Eén miljoen ha aan uitgestrekte weidestreken bepaalt voor een belangrijk deel het landschap van Nederland. De helft van de agrarische bedrijven is in 1998 afhankelijk van weidebouw. Deze bedrijven houden rundvee, schapen of geiten of zij verkopen gras.

Van de bedrijven met grasland is het overgrote deel gespecialiseerd op melkvee. Daarnaast hebben nog eens 20 000 bedrijven grasland in gebruik om een nevenactiviteit uit te oefenen. Ook tuinders en akkerbouwers hebben vaak een perceeltje gras.

Graasdieren en voederengewassen

Graasdieren en voederengewassen

Minder vee per ha

Om melkvee te houden is veel grond nodig. Om de schade aan het milieu te beperken mag landbouwgrond namelijk niet te intensief door vee worden gebruikt. Het aantal koeien moet daarom in verhouding staan tot de beschikbare grond van een bedrijf.

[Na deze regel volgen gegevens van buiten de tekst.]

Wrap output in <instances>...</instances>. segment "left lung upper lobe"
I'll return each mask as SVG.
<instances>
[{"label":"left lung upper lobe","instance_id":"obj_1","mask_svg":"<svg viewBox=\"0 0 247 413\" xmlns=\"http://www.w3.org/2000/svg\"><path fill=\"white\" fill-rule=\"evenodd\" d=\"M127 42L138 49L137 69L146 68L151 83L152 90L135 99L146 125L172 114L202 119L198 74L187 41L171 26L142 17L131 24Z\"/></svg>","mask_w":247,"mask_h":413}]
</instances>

Als norm geldt, dat een boer omgerekend 2,5 volwassen melkkoeien per ha cultuurgrond mag houden. De meeste bedrijven zitten daaronder. Veel boeren zitten echter boven deze norm. Zij moeten aantonen dat ze overtollige mineralen op een verantwoorde wijze afvoeren.

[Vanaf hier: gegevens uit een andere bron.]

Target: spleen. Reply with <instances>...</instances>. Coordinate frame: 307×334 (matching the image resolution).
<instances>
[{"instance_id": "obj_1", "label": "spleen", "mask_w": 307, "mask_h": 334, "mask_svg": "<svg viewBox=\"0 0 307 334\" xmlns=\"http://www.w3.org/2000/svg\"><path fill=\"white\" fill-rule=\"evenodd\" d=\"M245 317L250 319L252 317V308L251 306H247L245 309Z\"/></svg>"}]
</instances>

Door de inkrimping van de melkveestapel is er al een trend merkbaar, dat er minder koeien per ha worden gehouden. De hoeveelheid melkvee is sinds de invoering van de melkquotering met 40% verminderd. Het aantal bedrijven dat 4 of meer melkkoeien per ha houdt, is sinds 1983 met tweederde gedaald. Ook het aantal schapen is sinds 1993 minder geworden. Daarentegen daalt de oppervlakte voedergewassen (gras, snijmais en luzerne) veel minder snel.

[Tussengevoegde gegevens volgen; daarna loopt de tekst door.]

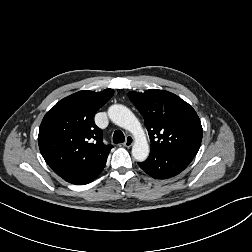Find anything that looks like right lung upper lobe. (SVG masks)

Aantal bedrijven naar melkkoeien per ha groenvoer

Aantal bedrijven naar melkkoeien per ha groenvoer

Meer koeien in de wei

Een rundveehouder kan zijn koeien in de wei laten grazen. Ook kan hij ze op stal houden en ze daar gemaaid gras voorzetten. Een aantal koeien blijft dus dag en nacht op stal staan zodat ze het gras niet kunnen vertrappen. De veehouder brengt in de zomer veel gras vers in de stal om bij te voeren.

Tot voor kort gingen boeren op deze wijze het grasland steeds intensiever gebruiken. Dat kwam door de hoge veebezetting. Aan deze verlenging van de stalperiode lijkt een einde gekomen te zijn, nu een koe meer land tot haar beschikking heeft. Meer dan de helft van de opbrengst van gras is bestemd voor beweiding van alle graasdieren. Er grazen dan ook steeds meer koeien in het weiland.

Het jongvee voor de melkveehouderij loopt al langer buiten. Deze ontwikkeling sluit goed aan bij de gedachtegang van veel boeren, waarbij men meer de richting van duurzame melkveehouderij op wil.